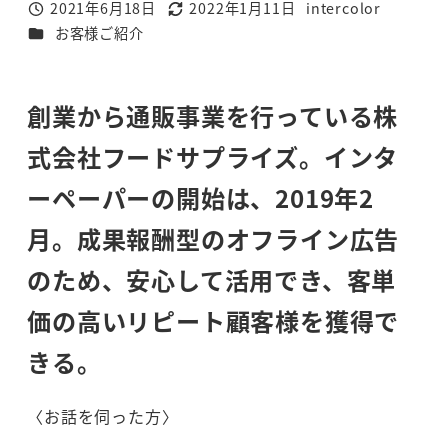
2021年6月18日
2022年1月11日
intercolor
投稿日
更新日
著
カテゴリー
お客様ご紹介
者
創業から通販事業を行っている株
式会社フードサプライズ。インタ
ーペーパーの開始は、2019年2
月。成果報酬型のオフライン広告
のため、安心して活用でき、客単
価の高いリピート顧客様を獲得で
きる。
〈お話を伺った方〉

____

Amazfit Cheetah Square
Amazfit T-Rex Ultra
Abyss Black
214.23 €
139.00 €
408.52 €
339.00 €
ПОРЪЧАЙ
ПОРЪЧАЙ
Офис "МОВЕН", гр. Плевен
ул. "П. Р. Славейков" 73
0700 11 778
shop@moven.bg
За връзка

____

_WHAT NEEDS TO BE DONE_. Looking at the entries above, say how many lines contain the word "Amazfit". Nothing but the number is needed.

_ANSWER SECTION_. 2